Everyone had left Matt Barkley alone. The horde of media members who moments earlier had surrounded him had dispersed to other areas of the Eagles' locker room, looking for more players to provide answers for a dispiriting, 17-3 loss Sunday to the Dallas Cowboys. There was just Barkley at his locker, wearing a gray hooded sweatshirt, trying to look ahead.
He could hardly have faced worse circumstances for his debut as an NFL quarterback, and the result was a fireworks show of rookie mistakes. Entering with less than 91/2 minutes left in the fourth quarter after Nick Foles suffered a head injury, Barkley threw three interceptions - four, really, except a Cowboys penalty nullified one.
The Eagles were trailing by two touchdowns when Barkley came in, and he had no choice but to throw the football down the field out of desperation. Those are mitigating factors, but they only cover up so much. There was nothing comforting about watching Barkley struggle as he did. His performance even inspired pity from some of his teammates.
"It seems the offense isn't going well at all, and you're going to throw a kid who's only been in the NFL for, what, two months now in live situations," center Jason Kelce said. "I felt a little bit bad for him."
The sympathy will last only so long, of course, since the safe bet is that Barkley will start next week against the Giants. Michael Vick wasn't active Sunday, his hamstring still too tender for him to suit up. And it won't be surprising to hear the Eagles announce Monday that Foles suffered a concussion when the Cowboys' Jarius Wynn and George Selvie threw him to the turf on the third quarter's final play.
That Vick-or-Foles debate seems so quaint now, because instead of leading the NFC East, the Eagles are 3-4, essentially two games (one in the standings and one in the head-to-head tiebreaker) behind Dallas.
No, this can't be comforting at all for the Eagles, and for Barkley, Sunday was one more humbling episode in the most difficult year of his football life.
Had he decided to forgo his senior season at Southern Cal, he might have been the No. 1 overall pick in the 2012 draft. He stayed. Southern Cal went 7-6, scouts and talent evaluators questioned his arm strength, and Barkley's stock fell so far that the Eagles traded up to get him in the fourth round of this year's draft.
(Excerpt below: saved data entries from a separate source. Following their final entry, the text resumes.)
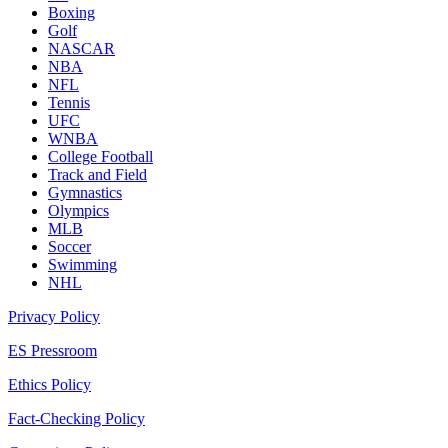
Boxing
Golf
NASCAR
NBA
NFL
Tennis
UFC
WNBA
College Football
Track and Field
Gymnastics
Olympics
MLB
Soccer
Swimming
NHL
Privacy Policy
ES Pressroom
Ethics Policy
Fact-Checking Policy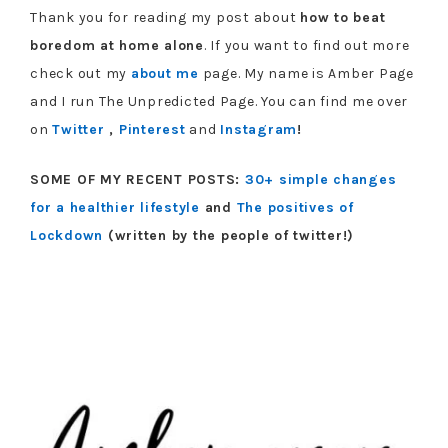
Thank you for reading my post about
how to beat
boredom at home alone
. If you want to find out more
check out my
about me
page. My name is Amber Page
and I run The Unpredicted Page. You can find me over
on
Twitter
,
Pinterest
and
Instagram
!
SOME OF MY RECENT POSTS:
30+ simple changes
for a healthier lifestyle
and
The positives of
Lockdown
(written by the people of twitter!)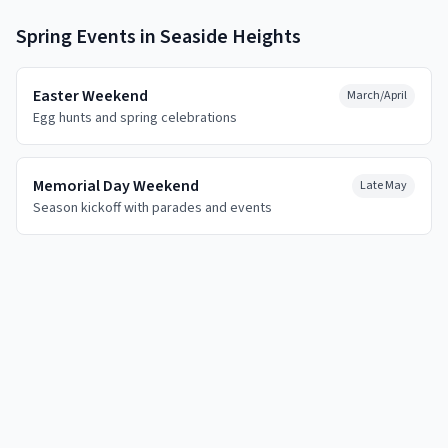
Spring
Events in
Seaside Heights
Easter Weekend
March/April
Egg hunts and spring celebrations
Memorial Day Weekend
Late May
Season kickoff with parades and events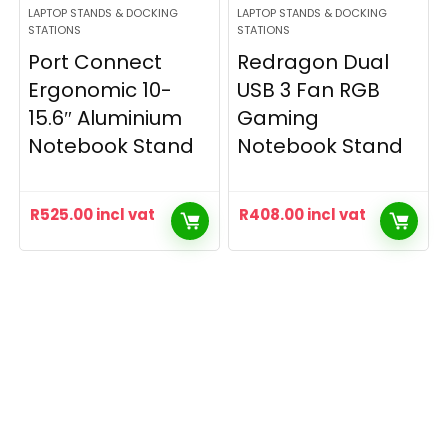
LAPTOP STANDS & DOCKING
LAPTOP STANDS & DOCKING
STATIONS
STATIONS
Port Connect
Redragon Dual
Ergonomic 10-
USB 3 Fan RGB
15.6″ Aluminium
Gaming
Notebook Stand
Notebook Stand
R
525.00
incl vat
R
408.00
incl vat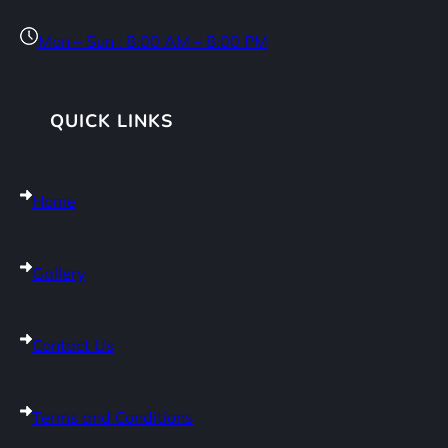
Mon – Sun : 8:00 AM – 8:00 PM
QUICK LINKS
Home
Gallery
Contact Us
Terms and Conditions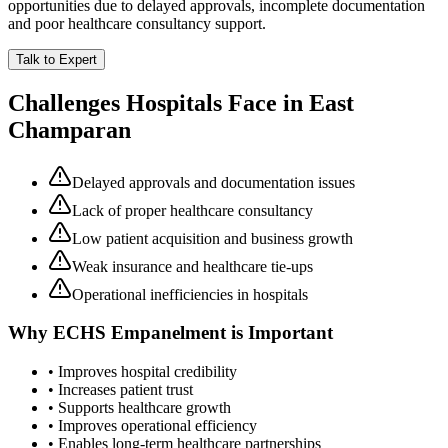
opportunities due to delayed approvals, incomplete documentation
and poor healthcare consultancy support.
Talk to Expert
Challenges Hospitals Face in
East
Champaran
Delayed approvals and documentation issues
Lack of proper healthcare consultancy
Low patient acquisition and business growth
Weak insurance and healthcare tie-ups
Operational inefficiencies in hospitals
Why
ECHS Empanelment
is Important
• Improves hospital credibility
• Increases patient trust
• Supports healthcare growth
• Improves operational efficiency
• Enables long-term healthcare partnerships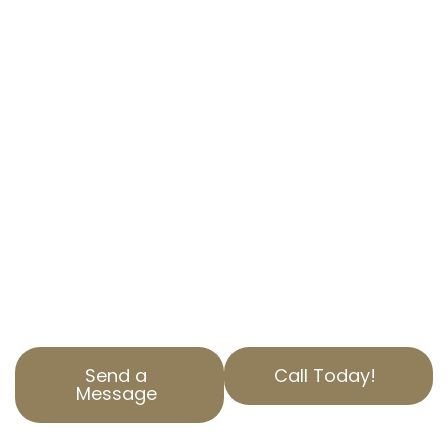
SIMPLIFYING YOUR PROPERTY TAX
APPEALS
At AOPTA The Property Tax Experts, we
understand how overwhelming property tax
assessments can be for homeowners in
Montebello, CA. Our dedicated team is here to
help you navigate the complex residential
property tax appeals process.
With years of experience in Los Angeles
County, we specialize in helping our clients
reduce property tax burdens through precise,
professional California property tax services.
Send a
Call Today!
Message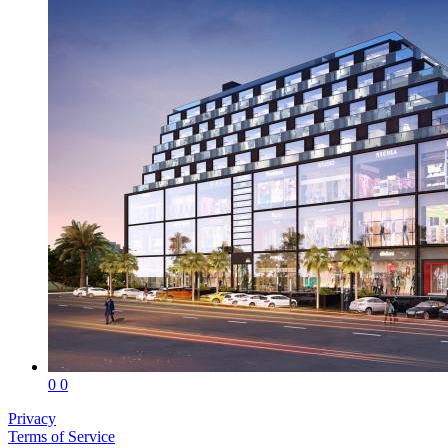
0
0
Privacy
Terms of Service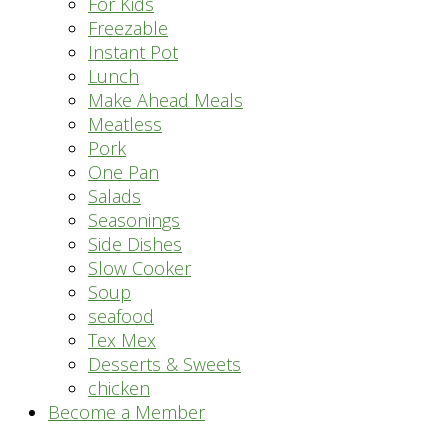
For Kids
Freezable
Instant Pot
Lunch
Make Ahead Meals
Meatless
Pork
One Pan
Salads
Seasonings
Side Dishes
Slow Cooker
Soup
seafood
Tex Mex
Desserts & Sweets
chicken
Become a Member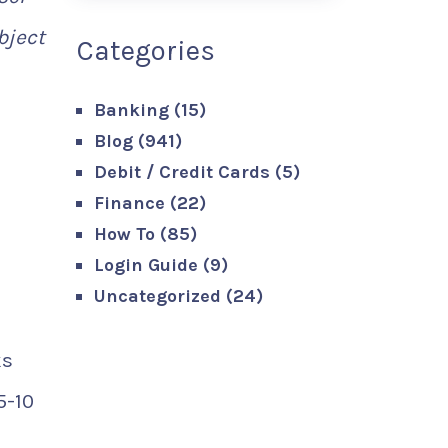
bject
Categories
Banking
(15)
Blog
(941)
Debit / Credit Cards
(5)
Finance
(22)
How To
(85)
Login Guide
(9)
Uncategorized
(24)
ks
5-10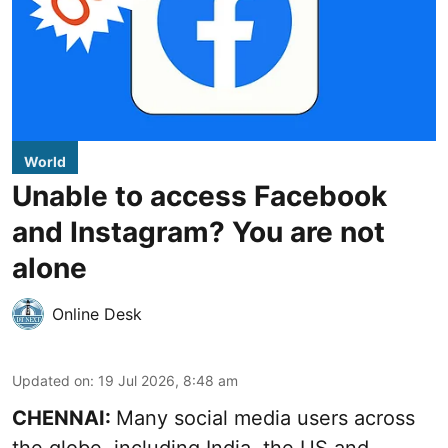
World
Unable to access Facebook
and Instagram? You are not
alone
Online Desk
Updated on
:
19 Jul 2026, 8:48 am
CHENNAI:
Many social media users across
the globe, including India, the US and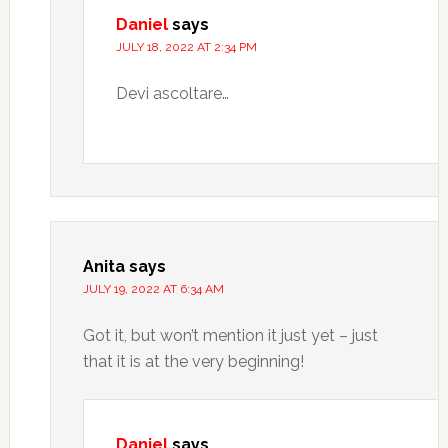
Daniel
says
JULY 18, 2022 AT 2:34 PM
Devi ascoltare…
Anita
says
JULY 19, 2022 AT 6:34 AM
Got it, but won’t mention it just yet – just
that it is at the very beginning!
Daniel
says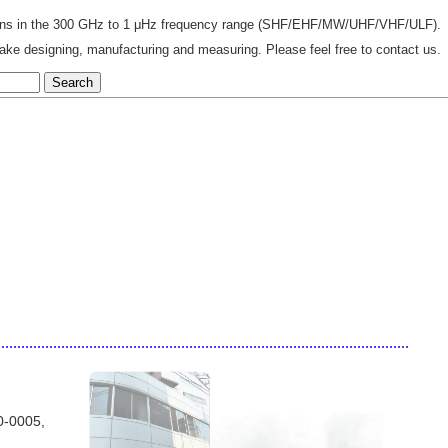
ns in the 300 GHz to 1 μHz frequency range (SHF/EHF/MW/UHF/VHF/ULF).
ke designing, manufacturing and measuring. Please feel free to contact us.
0-0005,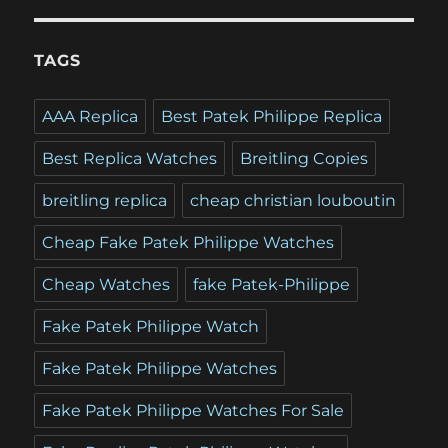
TAGS
AAA Replica
Best Patek Philippe Replica
Best Replica Watches
Breitling Copies
breitling replica
cheap christian louboutin
Cheap Fake Patek Philippe Watches
Cheap Watches
fake Patek-Philippe
Fake Patek Philippe Watch
Fake Patek Philippe Watches
Fake Patek Philippe Watches For Sale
The decision cost him millions of dollars and turned him into a cautionary tale, and nothing he did Sunday - the 11 completions in 20 attempts, the 129 passing yards, the way he locked his eyes on his receivers - dispelled those doubts.
After all that had gone wrong for him lately, Barkley had to be questioning himself a bit, didn't he?
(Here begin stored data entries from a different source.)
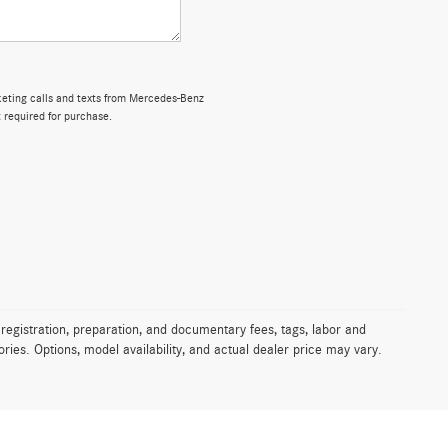
rketing calls and texts from Mercedes-Benz
 required for purchase.
 registration, preparation, and documentary fees, tags, labor and
ies. Options, model availability, and actual dealer price may vary.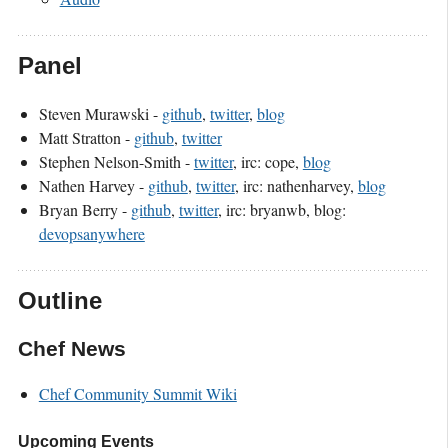
Panel
Steven Murawski -
github
,
twitter
,
blog
Matt Stratton -
github
,
twitter
Stephen Nelson-Smith -
twitter
, irc: cope,
blog
Nathen Harvey -
github
,
twitter
, irc: nathenharvey,
blog
Bryan Berry -
github
,
twitter
, irc: bryanwb, blog:
devopsanywhere
Outline
Chef News
Chef Community Summit Wiki
Upcoming Events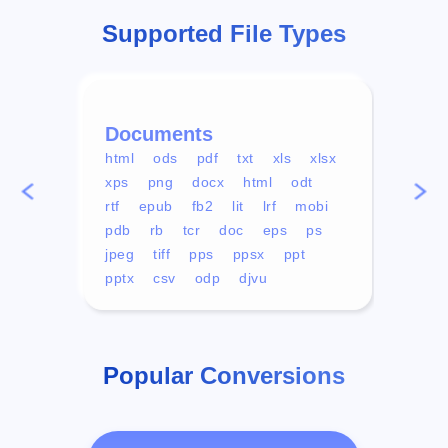
Supported File Types
Documents
Vid
html
ods
pdf
txt
xls
xlsx
avi
xps
png
docx
html
odt
mp4
rtf
epub
fb2
lit
lrf
mobi
aa
pdb
rb
tcr
doc
eps
ps
ogg
jpeg
tiff
pps
ppsx
ppt
pptx
csv
odp
djvu
Popular Conversions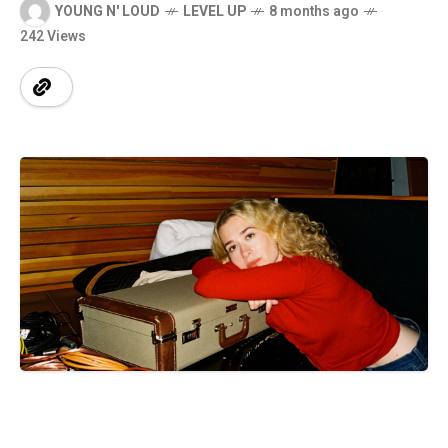
YOUNG N' LOUD
LEVEL UP
8 months ago
242 Views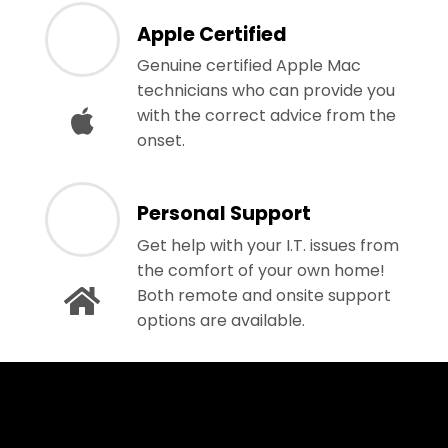
Apple Certified
Genuine certified Apple Mac
technicians who can provide you
with the correct advice from the
onset.
Personal Support
Get help with your I.T. issues from
the comfort of your own home!
Both remote and onsite support
options are available.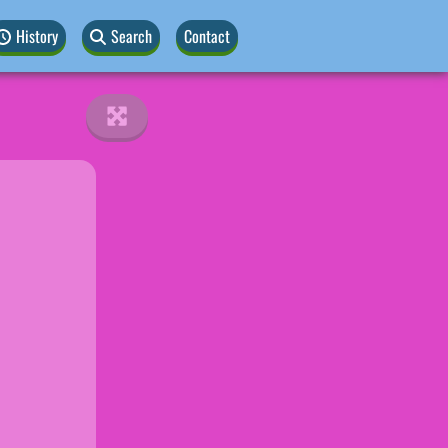
History
Search
Contact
"I don't think you can look at it like that and make excuses for yourself," he said. "This is a chance, and in this league, all it takes is one play. It took one play for Nick to get in, and it took one play for me to get in. You have to be ready, and you can't justify poor play with, 'Oh, it was a tough situation.' I'm not looking at it like that.
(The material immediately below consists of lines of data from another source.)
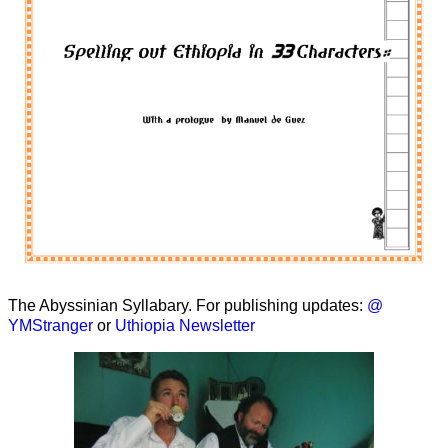
The Abyssinian Syllabary. For publishing updates:
@
YMStranger
or
Uthiopia Newsletter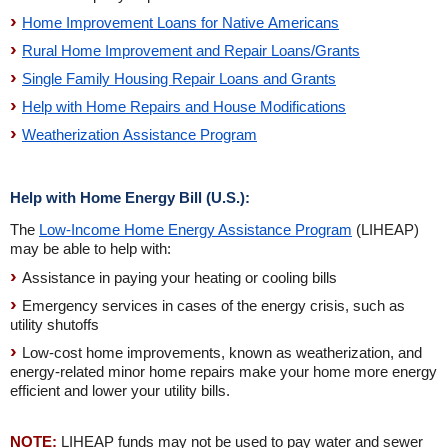
Home Improvement Loans for Native Americans
Rural Home Improvement and Repair Loans/Grants
Single Family Housing Repair Loans and Grants
Help with Home Repairs and House Modifications
Weatherization Assistance Program
Help with Home Energy Bill (U.S.):
The
Low-Income Home Energy Assistance Program
(LIHEAP)
may be able to help with:
Assistance in paying your heating or cooling bills
Emergency services in cases of the energy crisis, such as
utility shutoffs
Low-cost home improvements, known as weatherization, and
energy-related minor home repairs make your home more energy
efficient and lower your utility bills.
NOTE:
LIHEAP funds may not be used to pay water and sewer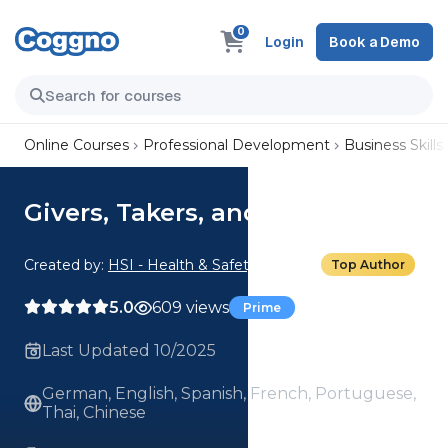
0
Login
Book a Demo
Online Courses
Professional Development
Business Skills
Givers, Takers, and Matchers
Created by:
HSI - Health & Safety Institute
Top Author
5.0
609 views
Prime
Last Updated 10/2025
German, English, Spanish, French, Portuguese,
Thai, Chinese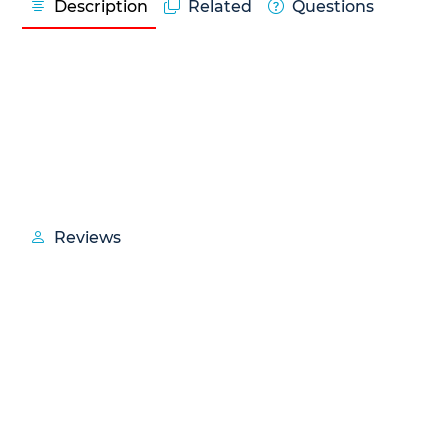
Description
Related
Questions
Reviews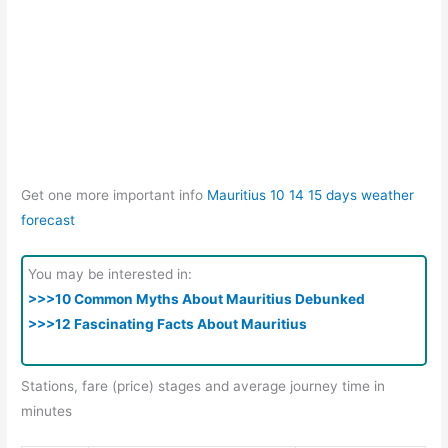
Get one more important info
Mauritius 10 14 15 days weather
forecast
You may be interested in:
>>>10 Common Myths About Mauritius Debunked
>>>12 Fascinating Facts About Mauritius
Stations, fare (price) stages and average journey time in
minutes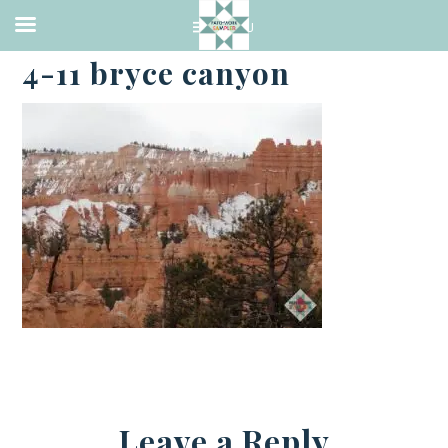
·
APRIL 10, 2021
4-11 bryce canyon
Leave a Reply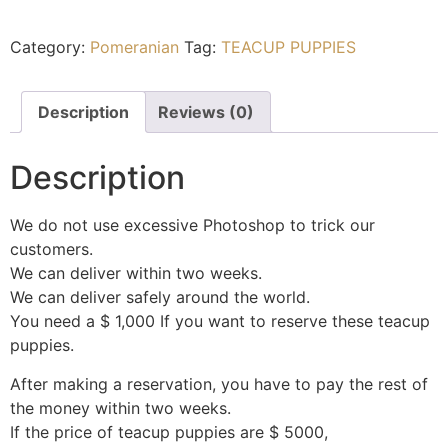
Category:
Pomeranian
Tag:
TEACUP PUPPIES
Description
Reviews (0)
Description
We do not use excessive Photoshop to trick our
customers.
We can deliver within two weeks.
We can deliver safely around the world.
You need a $ 1,000 If you want to reserve these teacup
puppies.
After making a reservation, you have to pay the rest of
the money within two weeks.
If the price of teacup puppies are $ 5000,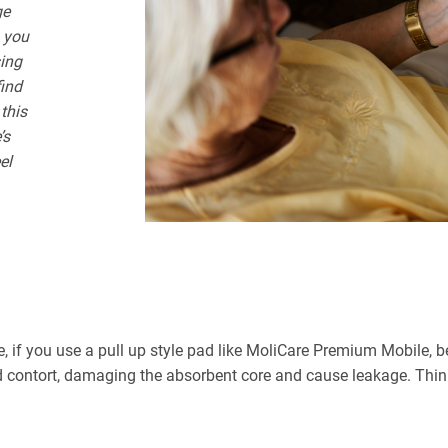
ge
, you
sing
find
 this
’s
el
e, if you use a pull up style pad like MoliCare Premium Mobile, bei
 contort, damaging the absorbent core and cause leakage. Think o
"More than anything, I think this is just a start."
His self-confidence was admirable. But if there had been any curiosity about whether the Eagles might have stolen themselves a starting quarterback when they selected him, he tempered it Sunday. He tempered it and then some.
After the game ended, Barkley found himself at midfield, talking with Cowboys quarterback Tony Romo. In his first NFL start, a loss to the Giants in 2006, Romo had thrown three interceptions, and he counseled Barkley not to let what happened Sunday stay with him. To his credit, Barkley didn't appear inclined to do so, anyway.
"I'll take this game in stride and learn from it and grow," he said, "but this game is not going to set a tempo for the rest of my career."
By then, people had started to peel away from Barkley's locker. He had said all the right things, and had handled a hard day by looking everyone in the eye and taking responsibility for his mistakes and focusing on the future. In those moments Sunday, Matt Barkley had looked like a starting quarterback - but only in those moments, and now he was standing alone again, amid the questions that always linger in the quiet of a losing locker room.